As expected, Models 2 and 3 have a slightly higher adjusted r-squared compared to Model 1, with their addition of house type and the number of bedrooms as controls. The adjusted r-squared is slightly higher in Models 4 and 5 as they control for interaction between station status and house type/number of bedrooms. Overall, the difference between the adjusted r-squared of Model 4 and 5 are not too far off from that of Model 1. Around 50% of the variation in Zestimates can be explained by the models.

Lastly, the F-statistic for all models are very high and their p-values are very low (basically 0.00). The F-statistic tests all the variables in a model as opposed to t-tests which test one variable at a time. F-statistics tests the model compared to the alternative of when the model has no independent variables (only the intercept). For more information about F-tests, visit the following: https://statisticsbyjim.com/regression/interpret-f-test-overall-significance-regression/. In this case of this research, the models as a whole are significant.

# Conclusion
Several limitations of this study include the lack of usage of Geographically Weighted Regression models (which take into account geographic variation; however, they are highly computationally expensive) and the lack of data available about individual homes (which could add additional controls in this model such as the square foot of a home, date of construction, etc.).

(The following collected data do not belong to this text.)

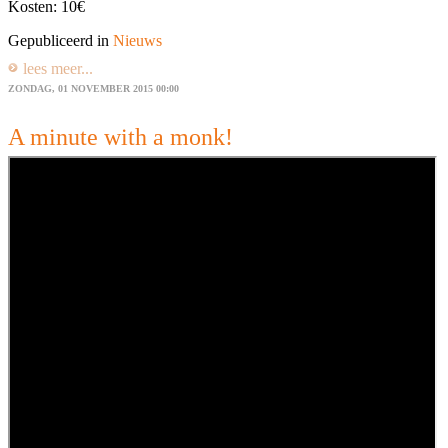
Kosten: 10€
Gepubliceerd in
Nieuws
lees meer...
ZONDAG, 01 NOVEMBER 2015 00:00
A minute with a monk!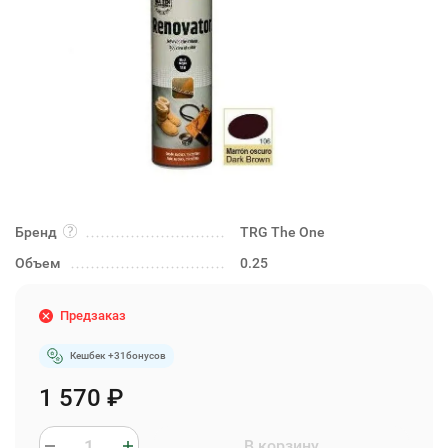
Бренд
TRG The One
Объем
0.25
Предзаказ
Кешбек +
31
бонусов
1 570
₽
В корзину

Despite these limitations, **this study concludes that the addition of public transportation IS NOT associated with a decrease in housing values**. Many of the talking points for NIMBYs, particularly upper-class NIMBYs, are mainly grounded on racism and classism as there is no factual or empirical evidence to support their claims. Furthermore, this research supports the conclusions made in numerous other studies on the topic, that **mass transportation has a positive effect on housing values**.